• _Problem to work on_:
Output the data below only from the line containing "Nel centenario della" up to and including the line containing "Nie znalazłeś jeszcze swojej", exact and with the pictures left out.

• _Records for processing_:

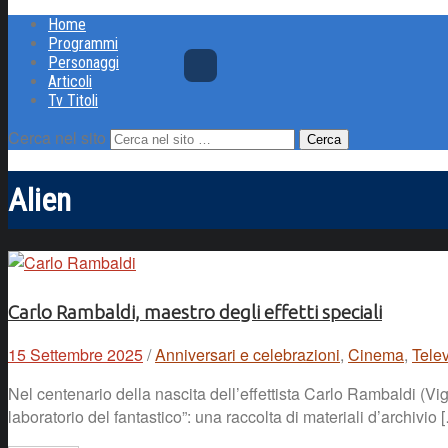
Home
Programmi
Personaggi
Articoli
Tv Titoli
Cerca nel sito
Alien
Carlo Rambaldi, maestro degli effetti speciali
15 Settembre 2025
/
Anniversari e celebrazioni
,
Cinema
,
Tele
Nel centenario della nascita dell’effettista Carlo Rambaldi 
laboratorio del fantastico”: una raccolta di materiali d’archivio 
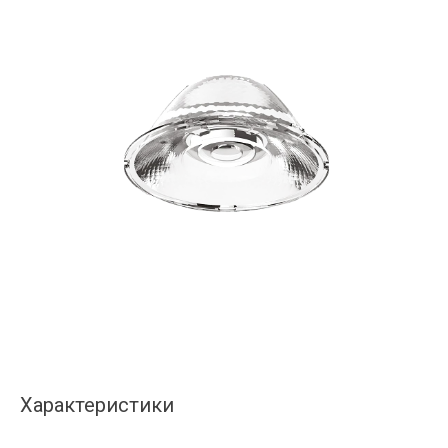
Характеристики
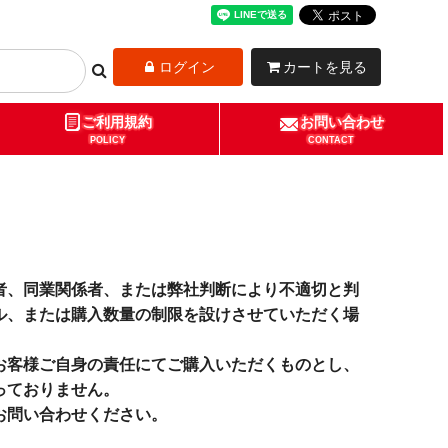
ログイン
カートを見る
ご利用規約
お問い合わせ
POLICY
CONTACT
者、同業関係者、または弊社判断により不適切と判
ル、または購入数量の制限を設けさせていただく場
お客様ご自身の責任にてご購入いただくものとし、
っておりません。
お問い合わせください。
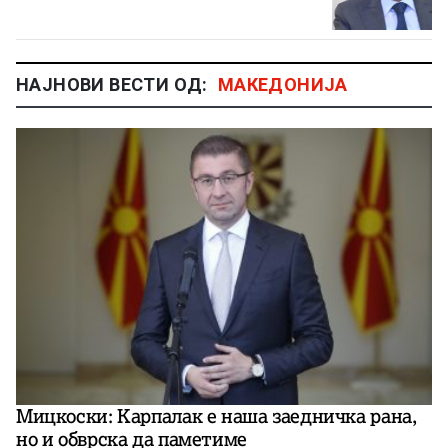
НАЈНОВИ ВЕСТИ ОД:
МАКЕДОНИЈА
Мицкоски: Карпалак е наша заедничка рана,
но и обврска да паметиме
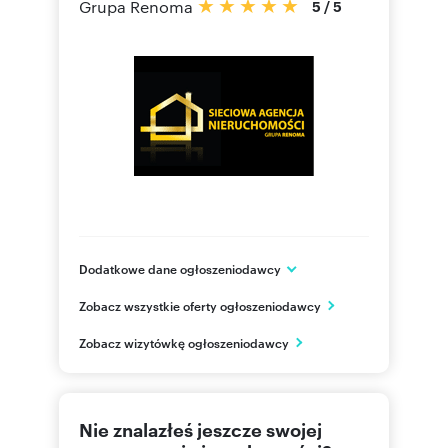
Grupa Renoma
5
/
5
Dodatkowe dane ogłoszeniodawcy
ul. Miszewskiego 16
Zobacz wszystkie oferty ogłoszeniodawcy
Gdańsk
pomorskie
PL
Zobacz wizytówkę ogłoszeniodawcy
58 520
Pokaż telefon
Nie znalazłeś jeszcze swojej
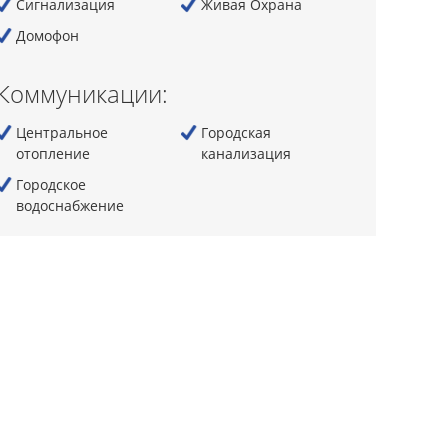
Сигнализация
Живая Охрана
Домофон
Коммуникации:
Центральное
Городская
отопление
канализация
Городскoe
водоснабжение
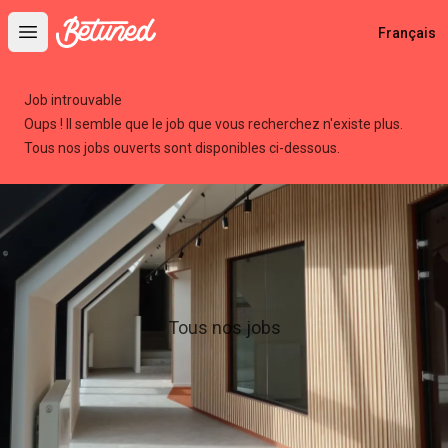
Betuned
Français
Open main menu
Job introuvable
Oups ! Il semble que le job que vous recherchez n'existe plus.
Tous nos jobs ouverts sont disponibles ci-dessous.
Tous nos jobs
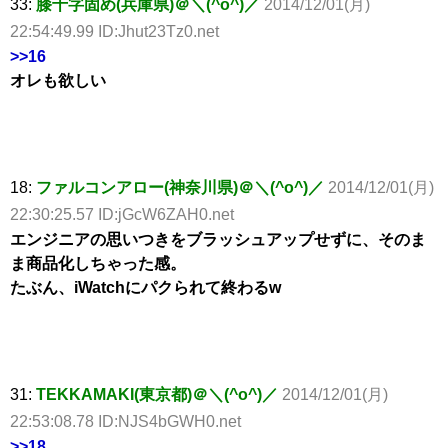
33:
膝十字固め(兵庫県)＠＼(^o^)／
2014/12/01(月)
22:54:49.99 ID:Jhut23Tz0.net
>>16
オレも欲しい
18:
ファルコンアロー(神奈川県)＠＼(^o^)／
2014/12/01(月)
22:30:25.57 ID:jGcW6ZAH0.net
エンジニアの思いつきをブラッシュアップせずに、そのま
ま商品化しちゃった感。
たぶん、iWatchにパクられて終わるw
31:
TEKKAMAKI(東京都)＠＼(^o^)／
2014/12/01(月)
22:53:08.78 ID:NJS4bGWH0.net
>>18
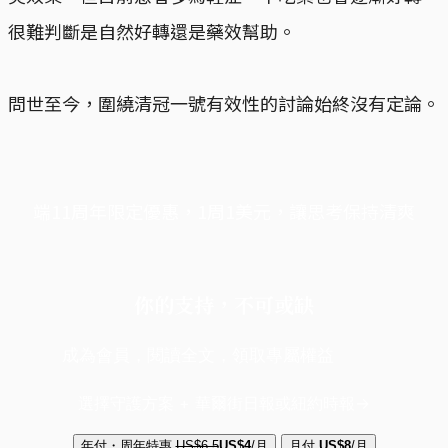
很難判斷是自然好轉還是藥效幫助。
問世至今，圍繞清冠一號有效性的討論始終沒有定論。
端11周年限定優惠，1周1美元，讓思考保持清爽
你的支持，不可或缺
成為會員，閱讀全文，領取專屬權益
選擇守護方案 + 華爾街日報或紐約時報
年付・周年特惠
US$6.5
US$4
/月
月付
US$8
/月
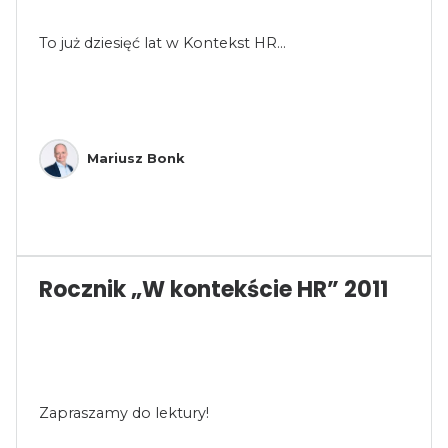
To już dziesięć lat w Kontekst HR...
Mariusz Bonk
Rocznik „W kontekście HR” 2011
Zapraszamy do lektury!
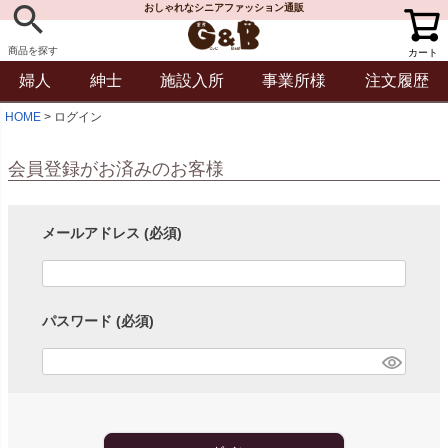
おしゃれなシニアファッション通販
商品を探す
カート
婦人
紳士
施設入所
事業所様
注文履歴
HOME
ログイン
会員登録がお済みのお客様
メールアドレス
(必須)
パスワード
(必須)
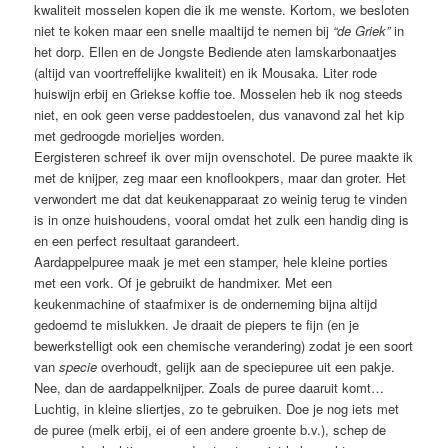
kwaliteit mosselen kopen die ik me wenste. Kortom, we besloten
niet te koken maar een snelle maaltijd te nemen bij
“de Griek”
in
het dorp. Ellen en de Jongste Bediende aten lamskarbonaatjes
(altijd van voortreffelijke kwaliteit) en ik Mousaka. Liter rode
huiswijn erbij en Griekse koffie toe. Mosselen heb ik nog steeds
niet, en ook geen verse paddestoelen, dus vanavond zal het kip
met gedroogde morieljes worden.
Eergisteren schreef ik over mijn ovenschotel. De puree maakte ik
met de knijper, zeg maar een knoflookpers, maar dan groter. Het
verwondert me dat dat keukenapparaat zo weinig terug te vinden
is in onze huishoudens, vooral omdat het zulk een handig ding is
en een perfect resultaat garandeert.
Aardappelpuree maak je met een stamper, hele kleine porties
met een vork. Of je gebruikt de handmixer. Met een
keukenmachine of staafmixer is de onderneming bijna altijd
gedoemd te mislukken. Je draait de piepers te fijn (en je
bewerkstelligt ook een chemische verandering) zodat je een soort
van
specie
overhoudt, gelijk aan de speciepuree uit een pakje.
Nee, dan de aardappelknijper. Zoals de puree daaruit komt…
Luchtig, in kleine sliertjes, zo te gebruiken. Doe je nog iets met
de puree (melk erbij, ei of een andere groente b.v.), schep de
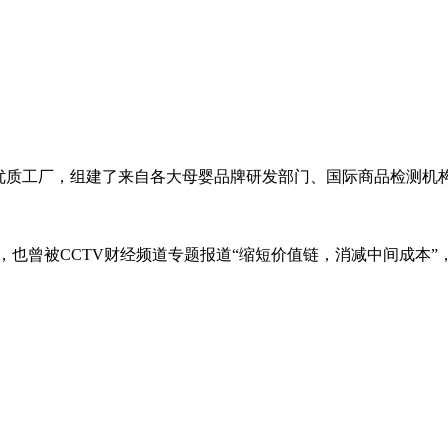
优质工厂，组建了来自各大母婴品牌研发部门、国际商品检测机构的
式，也曾被CCTV财经频道专题报道“缩短价值链，消减中间成本
。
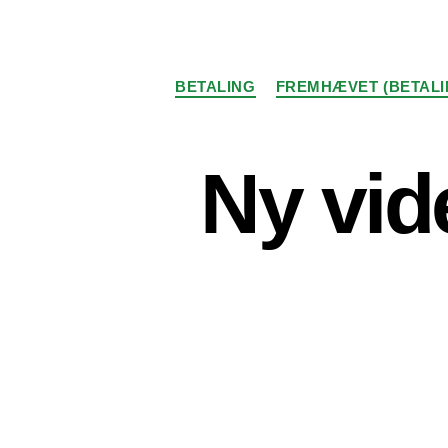
BETALING
FREMHÆVET (BETALI
Ny vid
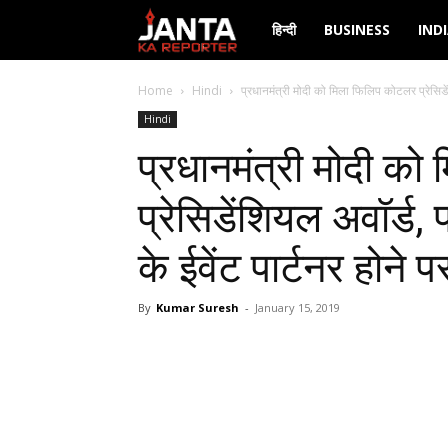
Janta
हिन्दी
BUSINESS
IND
Ka
Home
Hindi
प्रधानमंत्री मोदी को मिला फिलिप कोटलर प्रेसिड
Hindi
Reporter
प्रधानमंत्री मोदी क
प्रेसिडेंशियल अवॉर्ड
के ईवेंट पार्टनर होने प
By
Kumar Suresh
-
January 15, 2019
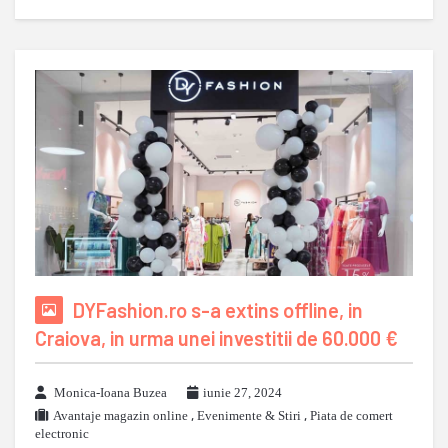
DYFashion.ro s-a extins offline, in
Craiova, in urma unei investitii de 60.000 €
Monica-Ioana Buzea
iunie 27, 2024
Avantaje magazin online
,
Evenimente & Stiri
,
Piata de comert
electronic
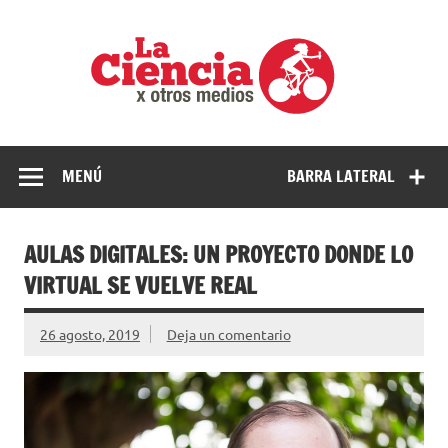
Saltar
al
La
contenido
cienci
por
Ciencia, divulgación e investigaciones de la UNQ
otros
medio
MENÚ
BARRA LATERAL
AULAS DIGITALES: UN PROYECTO DONDE LO
VIRTUAL SE VUELVE REAL
26 agosto, 2019
Deja un comentario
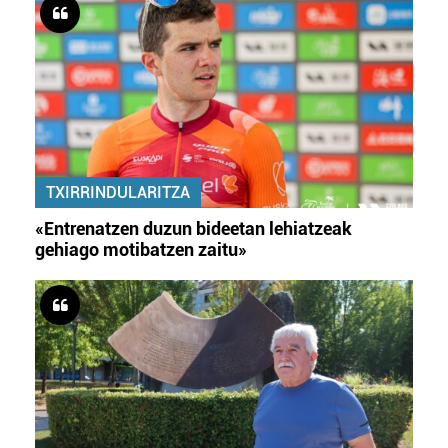
TXIRRINDULARITZA
«Entrenatzen duzun bideetan lehiatzeak
gehiago motibatzen zaitu»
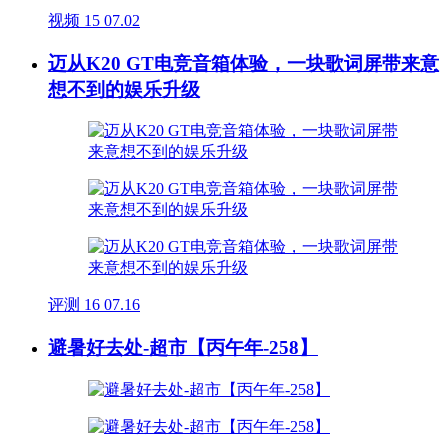
视频
15
07.02
迈从K20 GT电竞音箱体验，一块歌词屏带来意
想不到的娱乐升级
评测
16
07.16
避暑好去处-超市【丙午年-258】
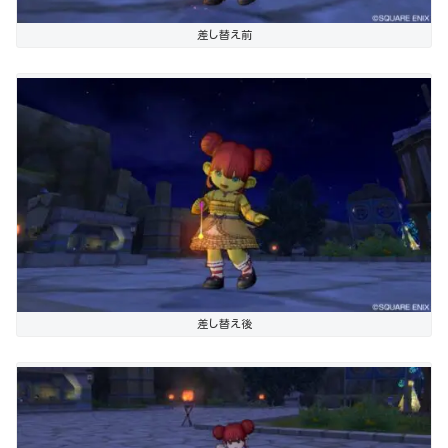
差し替え前
差し替え後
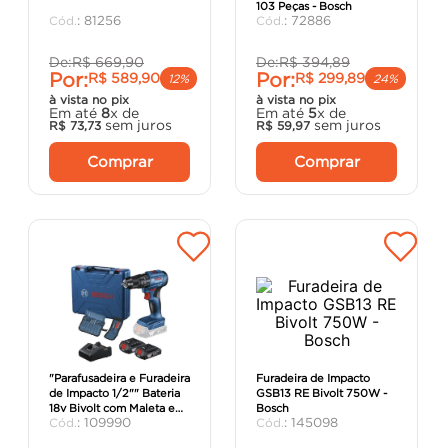
103 Peças - Bosch
porta
8
º
:
81256
:
72886
vaso sanitário
9
º
De:
R$
669
,
90
De:
R$
394
,
89
Por:
Por:
R$
589
,
90
R$
299
,
89
cadeira
10
º
12%
24%
à vista no pix
à vista no pix
Em até
8
x de
Em até
5
x de
sem juros
sem juros
R$
73
,
73
R$
59
,
97
Comprar
Comprar
"Parafusadeira e Furadeira
Furadeira de Impacto
de Impacto 1/2"" Bateria
GSB13 RE Bivolt 750W -
18v Bivolt com Maleta e
Bosch
:
109990
:
145098
Acessórios GSB185-Li -
Bos"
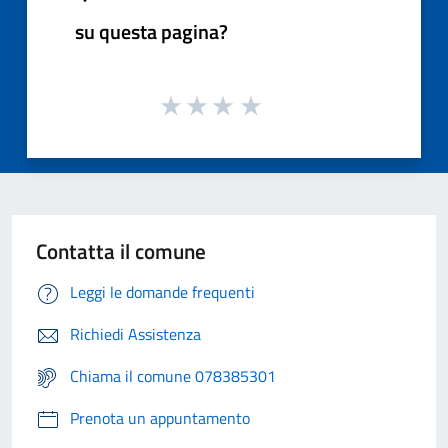
su questa pagina?
Contatta il comune
Leggi le domande frequenti
Richiedi Assistenza
Chiama il comune 078385301
Prenota un appuntamento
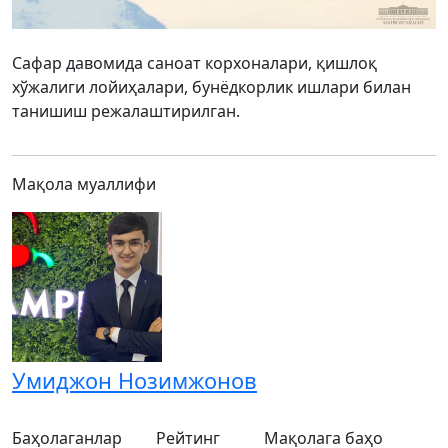
Сафар давомида саноат корхоналари, қишлоқ
хўжалиги лойиҳалари, бунёдкорлик ишлари билан
танишиш режалаштирилган.
Мақола муаллифи
Умиджон Нозимжонов
Баҳолаганлар
Рейтинг
Мақолага баҳо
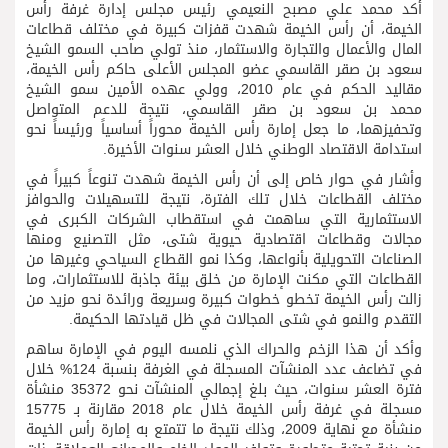
أكد محمد علي مصبح النعيمي رئيس مجلس إدارة غرفة رأس
الخيمة، أن رأس الخيمة شهدت قفزات كبيرة في مختلف قطاعات
المال والأعمال والتجارة والاستثمار، منذ تولي صاحب السمو الشيخ
سعود بن صقر القاسمي عضو المجلس الأعلى حاكم رأس الخيمة،
مقاليد الحكم في عام 2010، وولي عهده الأمين سمو الشيخ
محمد بن سعود بن صقر القاسمي، نتيجة للدعم المتواصل
وتحفيزهما، ما جعل إمارة رأس الخيمة محوراً أساسياً ورئيساً نحو
استدامة الاقتصاد الوطني خلال العشر سنوات الأخيرة.
وأشار في حوار خاص إلى أن رأس الخيمة شهدت تنوعاً كبيراً في
مختلف القطاعات خلال تلك الفترة، نتيجة للتسهيلات والحوافز
الاستثمارية التي ساهمت في استقطاب الشركات الكبرى في
مجالات وقطاعات اقتصادية حيوية شتى، مثل التصنيع ومنها
الصناعات التحويلية بأنواعها، وكذا نمو القطاع السياحي وغيرها من
القطاعات التي مكنت الإمارة من خلق بيئة جاذبة للاستثمارات، وما
زالت رأس الخيمة تخطو خطوات كبيرة وسريعة ورائدة نحو مزيد من
التقدم والنمو في شتى المجالات في ظل قيادتها الحكيمة.
وأكد أن هذا الزخم والحراك الذي نلمسه اليوم في الإمارة ساهم
في تضاعف عدد المنشآت المسجلة في الغرفة بنسبة 124% خلال
فترة العشر سنوات، حيث بلغ إجمالي المنشآت نحو 35372 منشأة
مسجلة في غرفة رأس الخيمة خلال عام 2018 مقارنة بـ 15775
منشأة مع نهاية 2009، وذلك نتيجة ما تتمتع به إمارة رأس الخيمة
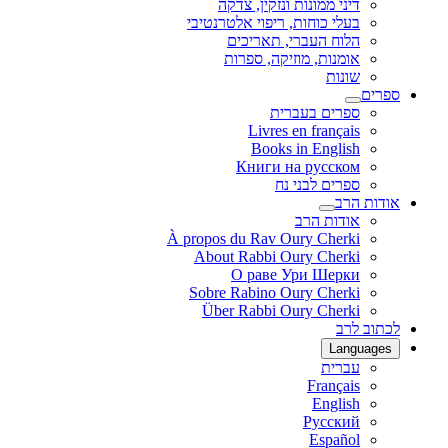
דיני ממונות ונזקין, צדקה
בעלי כוחות, ריפוי אלטרנטיבי
הלוח העברי, תאריכים
אומנות, מוזיקה, ספרות
שונות
ספרים
ספרים בעברית
Livres en français
Books in English
Книги на русском
ספרים לבני נח
אודות הרב
אודות הרב
À propos du Rav Oury Cherki
About Rabbi Oury Cherki
О раве Ури Шерки
Sobre Rabino Oury Cherki
Über Rabbi Oury Cherki
לכתוב לרב
Languages
עברית
Français
English
Русский
Español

• _Solution to this exercise_:
Nel centenario della nascita dell’effettista Carlo Rambaldi 
laboratorio del fantastico”: una raccolta di materiali d’archivio 
Характеристики
ログイン
カートを見る
ご利用規約
お問い合わせ
POLICY
CONTACT
者、同業関係者、または弊社判断により不適切と判
ル、または購入数量の制限を設けさせていただく場
お客様ご自身の責任にてご購入いただくものとし、
っておりません。
お問い合わせください。
НАЈНОВИ ВЕСТИ ОД:
МАКЕДОНИЈА
Мицкоски: Карпалак е наша заедничка рана,
но и обврска да паметиме
Grupa Renoma
5
/
5
Dodatkowe dane ogłoszeniodawcy
ul. Miszewskiego 16
Zobacz wszystkie oferty ogłoszeniodawcy
Gdańsk
pomorskie
PL
Zobacz wizytówkę ogłoszeniodawcy
58 520
Pokaż telefon
Nie znalazłeś jeszcze swojej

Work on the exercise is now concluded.